NEW SECTION.  Sec. 5   A new section is added to chapter 43.70 RCW to read as follows:
     The hospital infection control grant account is created in the custody of the state treasury. All receipts from gifts, grants, bequests, devises, or other funds from public or private sources to support its activities must be deposited into the account. Expenditures from the account may be used only for awarding hospital infection control grants to hospitals and public agencies for establishing and maintaining hospital infection control and surveillance programs, for providing support for such programs, and for the administrative costs associated with the grant program. Only the secretary or the secretary's designee may authorize expenditures from the account.

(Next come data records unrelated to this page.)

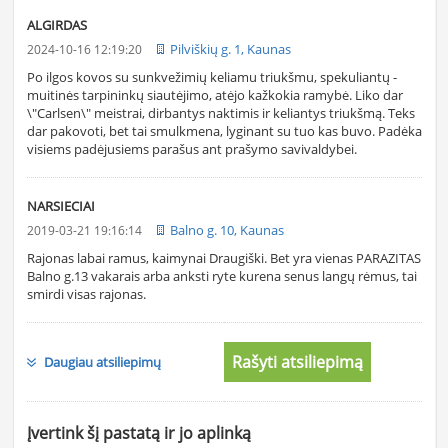
ALGIRDAS
Pilviškių g. 1, Kaunas
2024-10-16 12:19:20
Po ilgos kovos su sunkvežimių keliamu triukšmu, spekuliantų -
muitinės tarpininkų siautėjimo, atėjo kažkokia ramybė. Liko dar
\"Carlsen\" meistrai, dirbantys naktimis ir keliantys triukšmą. Teks
dar pakovoti, bet tai smulkmena, lyginant su tuo kas buvo. Padėka
visiems padėjusiems parašus ant prašymo savivaldybei.
NARSIECIAI
Balno g. 10, Kaunas
2019-03-21 19:16:14
Rajonas labai ramus, kaimynai Draugiški. Bet yra vienas PARAZITAS
Balno g.13 vakarais arba anksti ryte kurena senus langų rėmus, tai
smirdi visas rajonas.
Rašyti atsiliepimą
Daugiau atsiliepimų
Įvertink šį pastatą ir jo aplinką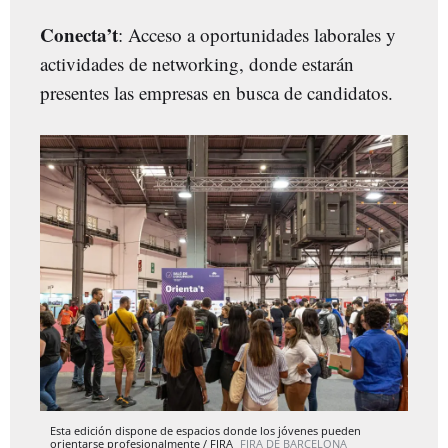
Conecta’t
: Acceso a oportunidades laborales y
actividades de networking, donde estarán
presentes las empresas en busca de candidatos.
Esta edición dispone de espacios donde los jóvenes pueden
orientarse profesionalmente / FIRA
FIRA DE BARCELONA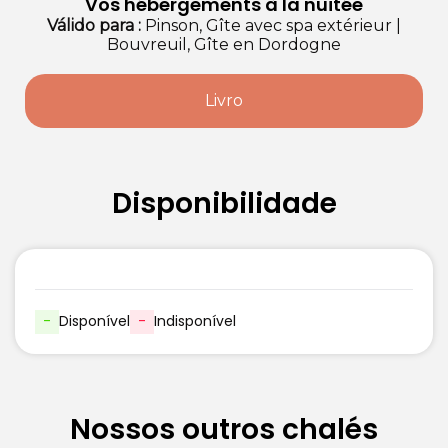
Vos hébergements à la nuitée
Válido
para
:
Pinson, Gîte avec spa extérieur
|
Bouvreuil, Gîte en Dordogne
Livro
Disponibilidade
-
Disponível
-
Indisponível
Nossos outros chalés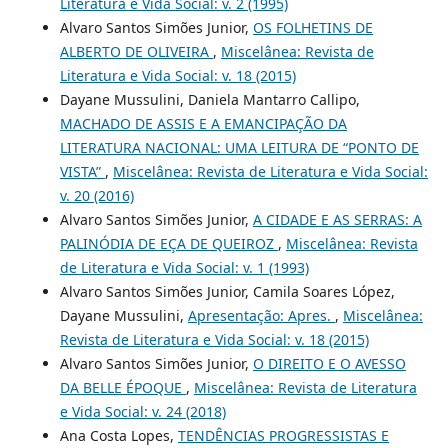
Literatura e Vida Social: v. 2 (1995)
Alvaro Santos Simões Junior,
OS FOLHETINS DE
ALBERTO DE OLIVEIRA
,
Miscelânea: Revista de
Literatura e Vida Social: v. 18 (2015)
Dayane Mussulini, Daniela Mantarro Callipo,
MACHADO DE ASSIS E A EMANCIPAÇÃO DA
LITERATURA NACIONAL: UMA LEITURA DE “PONTO DE
VISTA”
,
Miscelânea: Revista de Literatura e Vida Social:
v. 20 (2016)
Alvaro Santos Simões Junior,
A CIDADE E AS SERRAS: A
PALINÓDIA DE EÇA DE QUEIROZ
,
Miscelânea: Revista
de Literatura e Vida Social: v. 1 (1993)
Alvaro Santos Simões Junior, Camila Soares López,
Dayane Mussulini,
Apresentação: Apres.
,
Miscelânea:
Revista de Literatura e Vida Social: v. 18 (2015)
Alvaro Santos Simões Junior,
O DIREITO E O AVESSO
DA BELLE ÉPOQUE
,
Miscelânea: Revista de Literatura
e Vida Social: v. 24 (2018)
Ana Costa Lopes,
TENDÊNCIAS PROGRESSISTAS E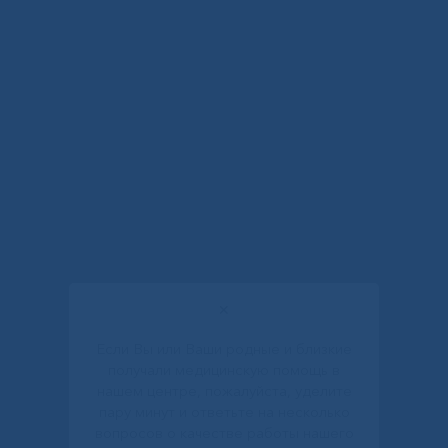
✕
Если Вы или Ваши родные и близкие
получали медицинскую помощь в
нашем центре, пожалуйста, уделите
пару минут и ответьте на несколько
вопросов о качестве работы нашего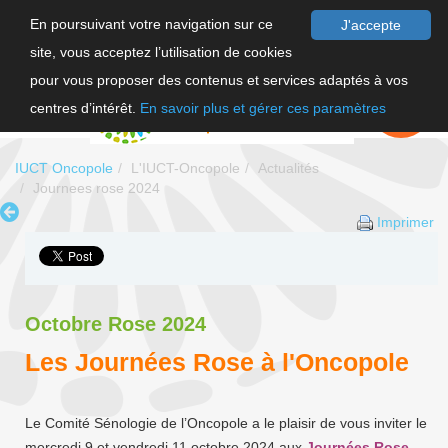
En poursuivant votre navigation sur ce
J'accepte
site, vous acceptez l’utilisation de cookies
F
pour vous proposer des contenus et services adaptés à vos
EN
FAIRE UN
DON
centres d’intérêt.
En savoir plus et gérer ces paramètres
IUCT Oncopole
L'IUCT-Oncopole
Actualités
Journees rose 2024
Imprimer
Octobre Rose 2024
Les Journées Rose à l'Oncopole
Le Comité Sénologie de l’Oncopole a le plaisir de vous inviter le
mercredi 9 et vendredi 11 octobre 2024 aux
Journées Rose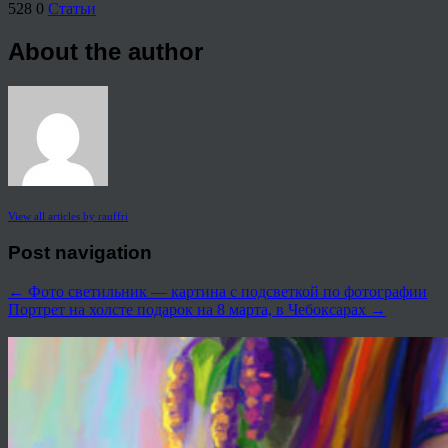
528
0
Статьи
About the author
View all articles by rauffri
Post navigation
←
Фото светильник — картина с подсветкой по фотографии
Портрет на холсте подарок на 8 марта, в Чебоксарах
→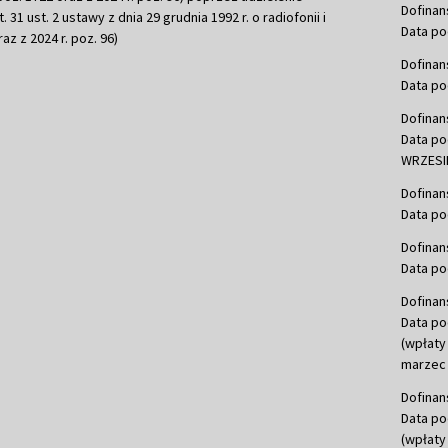
Dofinan
 31 ust. 2 ustawy z dnia 29 grudnia 1992 r. o radiofonii i
Data po
raz z 2024 r. poz. 96)
Dofinan
Data po
Dofinan
Data po
WRZESIE
Dofinan
Data po
Dofinan
Data po
Dofinan
Data po
(wpłaty
marzec 
Dofinan
Data po
(wpłaty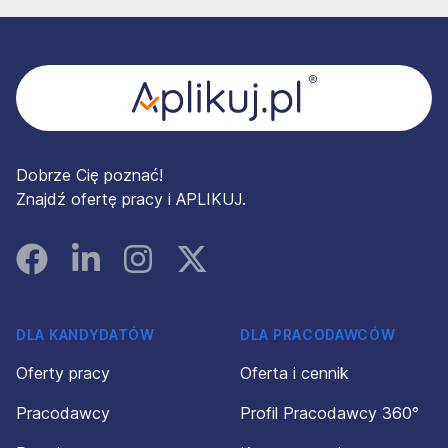
Stopka
Dobrze Cię poznać!
Znajdź ofertę pracy i APLIKUJ.
Facebook
Linked In
Instagram
Instagram
DLA KANDYDATÓW
DLA PRACODAWCÓW
Oferty pracy
Oferta i cennik
Pracodawcy
Profil Pracodawcy 360°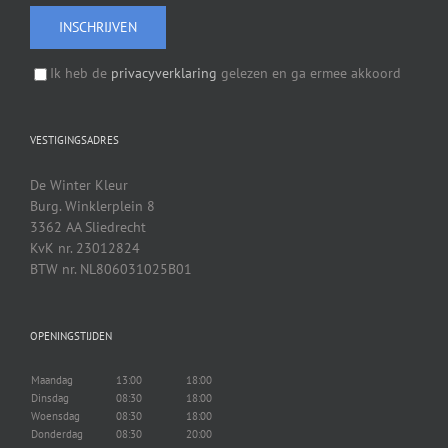
Ik heb de
privacyverklaring
gelezen en ga ermee akkoord
VESTIGINGSADRES
De Winter Kleur
Burg. Winklerplein 8
3362 AA Sliedrecht
KvK nr. 23012824
BTW nr. NL806031025B01
OPENINGSTIJDEN
Maandag
13:00
18:00
Dinsdag
08:30
18:00
Woensdag
08:30
18:00
Donderdag
08:30
20:00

The account is subject to allotment procedures under chapter 43.88 RCW, but an appropriation is not required for expenditures.

NEW SECTION.  Sec. 6   A new section is added to chapter 43.70 RCW to read as follows:
     A stakeholder group shall be convened by the department of health to review available data regarding existing protocols for infection control at freestanding and hospital-owned ambulatory surgical facilities and shall determine what, if any, areas of concerns regarding infection control exist for freestanding and hospital-owned ambulatory surgical facilities. Based on its review of the data, the group shall make a recommendation to the department no later than December 15, 2007, regarding whether freestanding or hospital-owned ambulatory surgical facilities should be included within the scope of this act.

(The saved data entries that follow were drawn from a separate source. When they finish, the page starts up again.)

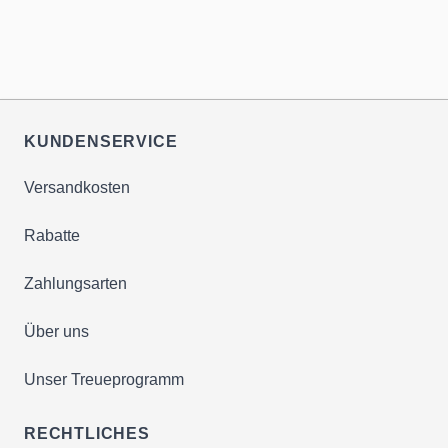
KUNDENSERVICE
Versandkosten
Rabatte
Zahlungsarten
Über uns
Unser Treueprogramm
RECHTLICHES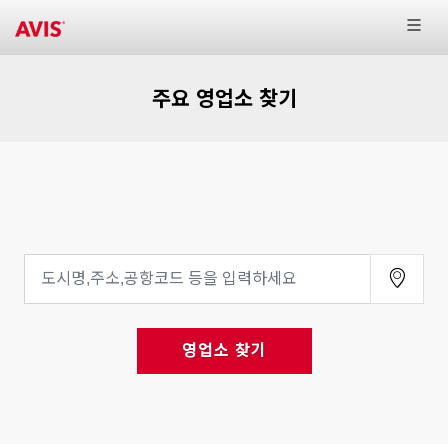
주요 영업소 찾기
영업소 찾기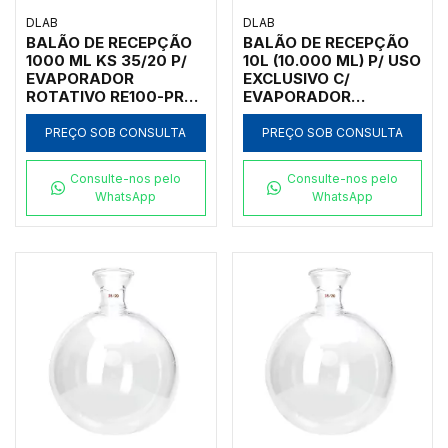
DLAB
DLAB
BALÃO DE RECEPÇÃO
BALÃO DE RECEPÇÃO
1000 ML KS 35/20 P/
10L (10.000 ML) P/ USO
EVAPORADOR
EXCLUSIVO C/
ROTATIVO RE100-PRO
EVAPORADOR
E RE100-S
ROTATIVO RE200-PRO
PREÇO SOB CONSULTA
PREÇO SOB CONSULTA
Consulte-nos pelo
Consulte-nos pelo
WhatsApp
WhatsApp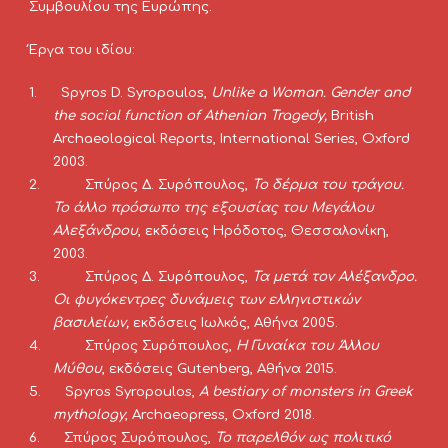
Συμβουλίου της Ευρώπης.
Έργα του ιδίου:
1.      Spyros D. Syropoulos, 
Unlike a Woman. Gender and 
the social function of Athenian Tragedy, 
Βritish 
Archaeological Reports, Ιnternational Series, Οxford 
2003.
2.  
Σπύρος Δ. Συρόπουλος, 
Το δέρμα του τράγου. 
Το άλλο πρόσωπο της εξουσίας του Μεγάλου 
Αλεξάνδρου
, εκδόσεις Hρόδοτος, Θεσσαλονίκη, 
2003.
3.  
Σπύρος Δ. Συρόπουλος, 
Τα μετά τον Αλέξανδρο. 
Οι φυγόκεντρες δυνάμεις των ελληνιστικών 
βασιλείων, 
εκδόσεις Ιωλκός, Αθήνα 2005.
4.  
Σπύρος Συρόπουλος, 
Η Γυναίκα του Άλλου 
Μύθου
, εκδόσεις Gutenberg, Αθήνα 2015.
5.      Spyros Syropoulos, 
A bestiary of monsters in Greek 
mythology
, Archaeopress, Oxford 2018.
6.      Σπύρος Συρόπουλος, 
Το παρελθόν ως πολιτικό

NEW SECTION.  Sec. 7   If specific funding for the purposes of this act, referencing this act by bill or chapter number, is not provided by June 30, 2007, in the omnibus appropriations act, this act is null and void."

2SHB 1106  - S COMM AMD
     By Committee on Health & Long-Term Care

NOT ADOPTED 04/11/2007

     On page 1, line 2 of the title, after "facilities;" strike the remainder of the title and insert "reenacting and amending RCW 70.41.200 and 42.56.360; adding new sections to chapter 43.70 RCW; and creating new sections."